User sends message in AI panel


POST /api/v1/ai/conversations/{id}/stream
      │  agent calls search_workspace_context tool
      │  pgvector HNSW cosine-similarity search
      │  top-k chunks injected into system prompt

LLM generates response grounded in document content
When document_id is included in the stream request body, the AI agent automatically calls the search_workspace_context internal tool, which executes a cosine-similarity search over the workspace’s document_embeddings rows and prepends the most relevant passages to the system prompt before the LLM generates its reply.
Embeddings are workspace-scoped. The similarity search is bounded to documents that belong to the same workspace as the target document, and only documents the authenticated user has access to are indexed. The AI will never surface content from a document in a different workspace or a document the user cannot read.

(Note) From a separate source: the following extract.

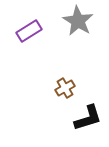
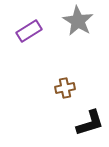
brown cross: rotated 18 degrees clockwise
black L-shape: moved 2 px right, 5 px down
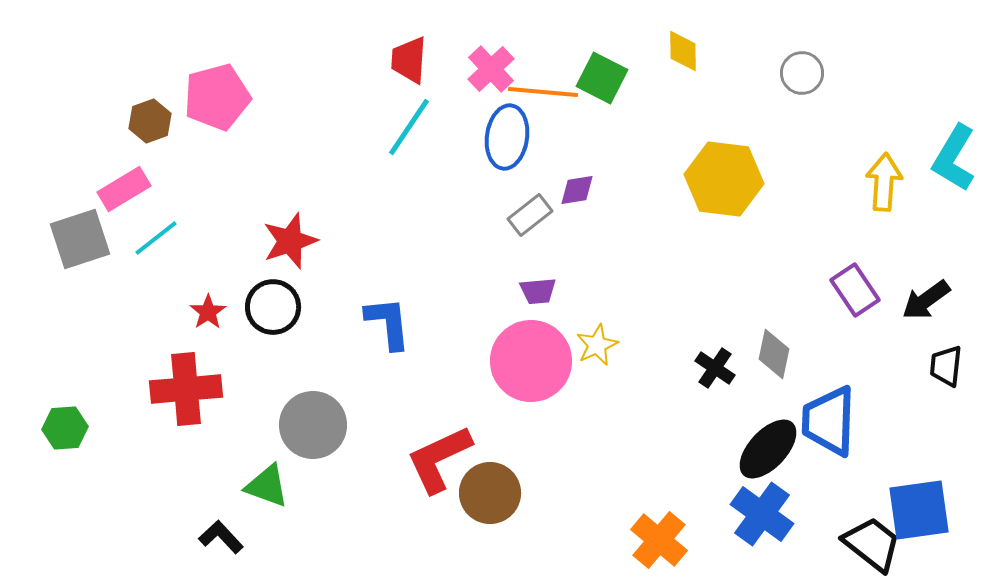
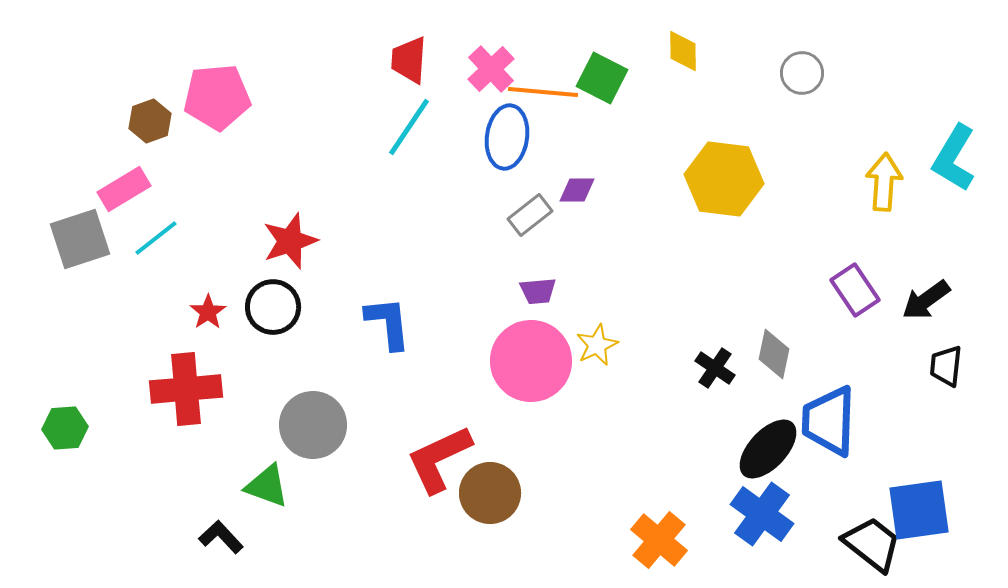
pink pentagon at (217, 97): rotated 10 degrees clockwise
purple diamond at (577, 190): rotated 9 degrees clockwise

POST /api/v1/ai/embeddings/index

Index or re-index a document’s embeddings. Send the full plain-text content of the document; the service handles chunking, embedding, and storage automatically.
curl -X POST https://api.caret.page/api/v1/ai/embeddings/index \
  -H "Authorization: Bearer <token>" \
  -H "Content-Type: application/json" \
  -d '{
    "document_id": "a1b2c3d4-e5f6-7890-abcd-ef1234567890",
    "content": "Q3 performance exceeded expectations across all product lines..."
  }'

Request body

document_id
string
required
UUID of the document to index. The authenticated user must have access to this document; a 403 is returned if they do not, and 404 if the document does not exist.
content
string
required
Plain-text content of the document. Minimum 1 character, maximum 500,000 characters. Strip Tiptap/ProseMirror JSON before sending — only raw text is accepted. The document service exposes a content_text field on every document response that is suitable for direct use here.

What happens internally

  1. The service deletes all existing document_embeddings rows for document_id.
  2. The content is split into overlapping fixed-size chunks (with a configurable stride to preserve context across boundaries).
  3. Each chunk is passed to the configured embedding model (OpenAI text-embedding-ada-002 or equivalent) to produce a 1536-dimensional float vector.
  4. Each chunk row is inserted into document_embeddings with the document_id, workspace_id (resolved from the document record), chunk_index, chunk_text, and embedding vector(1536).
  5. The response reports how many chunks were stored.

Response — 200 OK

document_id
string
required
UUID of the indexed document (echoed from the request).
chunks_indexed
integer
required
Number of embedding chunks stored in document_embeddings. A short document might produce a single chunk; a long one could produce dozens.
Example response
{
  "document_id": "a1b2c3d4-e5f6-7890-abcd-ef1234567890",
  "chunks_indexed": 14
}

Error responses

StatusCondition
404 Not FoundThe document_id does not exist or the workspace could not be resolved.
403 ForbiddenThe authenticated user does not have access to the document.
422 Unprocessable EntityRequest body failed validation (e.g. content is empty or exceeds 500,000 characters).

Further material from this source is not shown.